With the end of the year comes the pressure and stress of standardized testing. High school students are planning to take Advanced Placement (AP) tests, which are administered by the College Board within the first two weeks of May. Depending on a student’s score, they have the potential to receive college credit, or enroll in advanced classes in college. Though these tests place pressure on students, there are tons of study methods testers can use to get the score they want.

  1. Find what works best for you

The best thing you can do to study is to figure out what will help you the most. If you hate reading outlines, but love making flash cards, do that! Studying isn’t fun, but don’t make it more stressful by trying to force a method that won’t work. Psych Central has a great list of study habits that have been tried and tested by psychologists through numerous studies.

    2. Use materials other than textbooks and worksheets

There is a surprisingly large market for AP study guides and flashcards.

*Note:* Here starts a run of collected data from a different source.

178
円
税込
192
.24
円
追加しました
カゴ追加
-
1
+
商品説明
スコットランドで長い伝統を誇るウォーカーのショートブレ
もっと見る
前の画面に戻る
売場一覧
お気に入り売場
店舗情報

Consider shelling out a few dollars for a study guide – they have tons of practice problems, concept review sections, tips for tackling essays, and more. Amazon has new books often for a smaller price tag than other resources – here is a link to their section of AP books. However, buying books and pre-made flashcards for AP classes can get expensive, especially if you’re taking more than one test. Many online resources are available for free, including the College Board’s AP page. There, you’ll find free response questions from past years, sample multiple choice questions, and more. You can also use Quizlet, a free service that will allow you to make your own flashcards, or search a library of user’s card sets.

  1. Write it out

Look back on practice tests, quizzes, and other papers you have where you missed questions. Write out the correct answer, why it’s right, and what you need to study so you don’t miss it on the test. This can seem time consuming, but you will also realize certain concepts and trends that you’re constantly missing. Knowing this can help you be more effective while studying in the long-term.

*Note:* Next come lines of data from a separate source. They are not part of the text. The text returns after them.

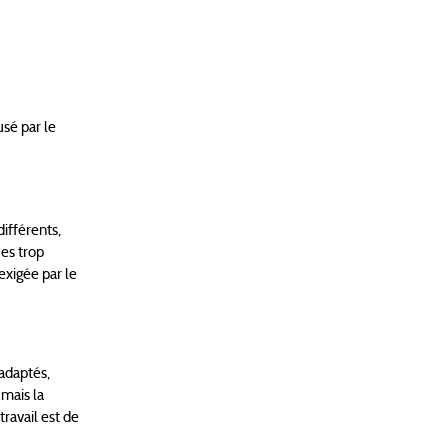
usé par le
différents,
ues trop
exigée par le
 adaptés,
 mais la
ravail est de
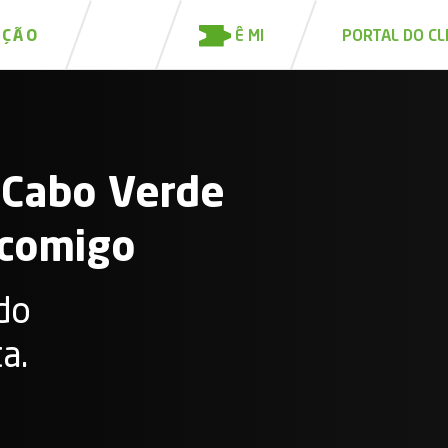
Ê MI
IÇÃO
PORTAL DO CL
, Cabo Verde
 comigo
do
a.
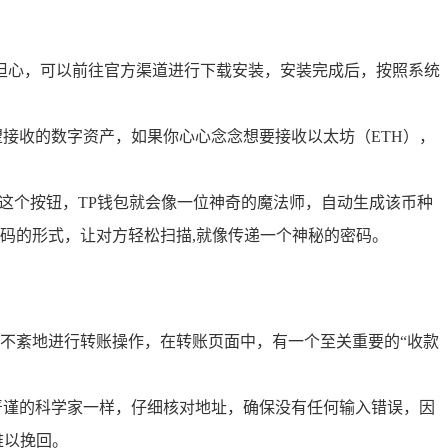
担心，可以前往官方渠道进行下载安装，安装完成后，按照系统
接收的数字资产，如果你心心念念想要接收以太坊（ETH），
这个按钮，TP钱包就会像一位神奇的魔法师，自动生成该币种
码的形式，让对方轻松扫描,就像传递一个神秘的密码。
不紊地进行转账操作，在转账页面中，有一个至关重要的“收款
严谨的科学家一样，仔细核对地址，确保没有任何输入错误，因
难以挽回。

  1. Immerse yourself in the subject as often as you can

Find videos, podcasts, TV shows, or books about the topic(s) you’re trying to study. On the bus going to school? Skip music, and listen to John Green’s voice as he describes how The Mongols are the exception to almost everything. Getting ready for bed? Listen to an AP Chemistry podcast. Reading a book for english? Find a nonfiction book about the Cold War. Wanting a TV break? Find a documentary to watch on the Civil War. Try to absorb knowledge as much as possible, even if that means watching the same video on repeat, or falling asleep to a documentary on Columbus. Is this 110% extra? Yes. Will it be effective? More than likely, yes.

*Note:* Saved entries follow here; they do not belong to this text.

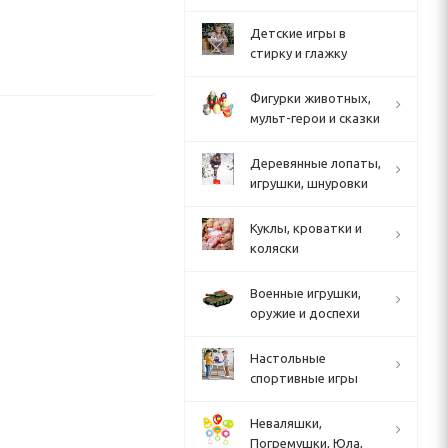
Детские игры в
стирку и глажку
Фигурки животных,
мульт-герои и сказки
Деревянные лопаты,
игрушки, шнуровки
Куклы, кроватки и
коляски
Военные игрушки,
оружие и доспехи
Настольные
спортивные игры
Неваляшки,
Погремушки, Юла,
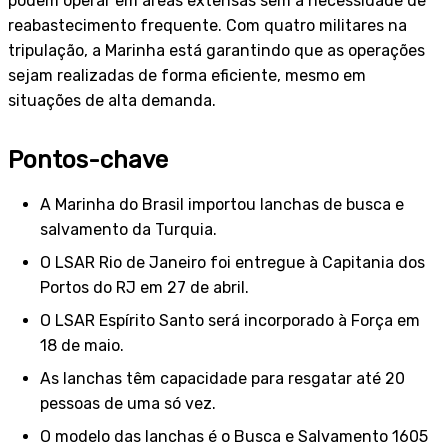
podem operar em áreas extensas sem a necessidade de
reabastecimento frequente. Com quatro militares na
tripulação, a Marinha está garantindo que as operações
sejam realizadas de forma eficiente, mesmo em
situações de alta demanda.
Pontos-chave
A Marinha do Brasil importou lanchas de busca e
salvamento da Turquia.
O LSAR Rio de Janeiro foi entregue à Capitania dos
Portos do RJ em 27 de abril.
O LSAR Espírito Santo será incorporado à Força em
18 de maio.
As lanchas têm capacidade para resgatar até 20
pessoas de uma só vez.
O modelo das lanchas é o Busca e Salvamento 1605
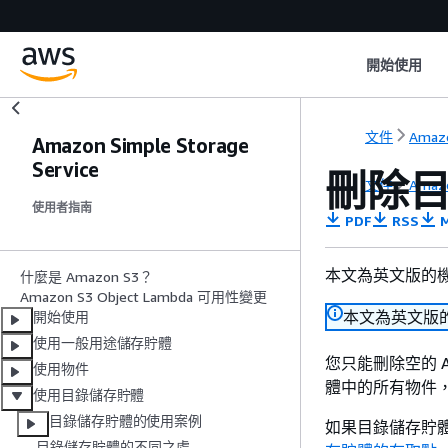
開始使用
文件
Amazo
Amazon Simple Storage
Service
刪除
文件
Amazo
使用者指南
PDF
RSS
M
本文為英文版的
什麼是 Amazon S3？
Amazon S3 Object Lambda 可用性變更
本文為英文版
開始使用
使用一般用途儲存貯體
您只能刪除空的 
使用物件
體中的所有物件
使用目錄儲存貯體
目錄儲存貯體的使用案例
如果目錄儲存貯
目錄儲存貯體的不同之處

  1. Come up with ways to remember certain details.

If someone says Please Excuse my Dear Aunt Sally, there’s a pretty good chance anyone who’s made it past 6th grade math will recognize it as the acronym for order of operations. This type of strategy for memorizing information is known as a Mnemonic, and – though sometimes ridiculous – they can be very effective. Want to memorize the states that seceded from the union? If you can come up with an acronym for it, you might be more likely to recall on test day.

  1. Block off certain times to study

Set aside time to study, and have a plan for what you will do. Will you study flashcards every night at 10:30? Do you want to complete 10 multiple choice questions every day at lunch? Set up something that works around your schedule – even if it’s a small review activity, it can still make a difference.

  1. Put it on a bumper sticker

Summarize the most important concepts in 10 words or less – can you name highlights of heredity? Describe major U.S. political party differences as briefly as possible? If so, you likely have a great grasp on the material.  

  1. Take a break!

Even the best students hit a slump: if you reach a point where it becomes mentally painful to even glance at a textbook, don’t keep pushing. It’s okay to take a break – you’re the best judge to determine what’s better for you. One strategy to use is to take a break after doing a set number of activities – for example, every 15 multiple choice questions, you get a 5 minute break, or take 10 minutes off for every 2 short answer questions you write. You can do anything you want on your breaks – get a snack, scroll through Twitter, or, if you’re feeling extra motivated, watch a video on the topic you’re testing over.

  1. Draw, draw, draw.

Before you skip over this, you non-artistic folk, hear me out. I – a non-artist – was surprised to learn that I work best when I draw out diagrams, maps, and concepts. Copy diagrams from the internet, textbooks, study guides, or even off the top of your head. Make Venn diagrams comparing different philosophies of the Enlightenment period, or draw sketches of different types of cells.

  1. Use your words

If talking through concepts helps you memorize them, find a parent, sibling, study-buddy, or nearby animal to conference with. Try putting events and vocab words into your own terms, coming up with analogies, asking questions, and just talking through what you’re reviewing for.
And remember – a low score on an AP test doesn’t necessarily define if or where you’re going to college, or if you’re not ready for college work. One statistic your teachers have probably cited over and over again is that by just sitting for a test means that a student is more college ready than their peers, even if they score a 2.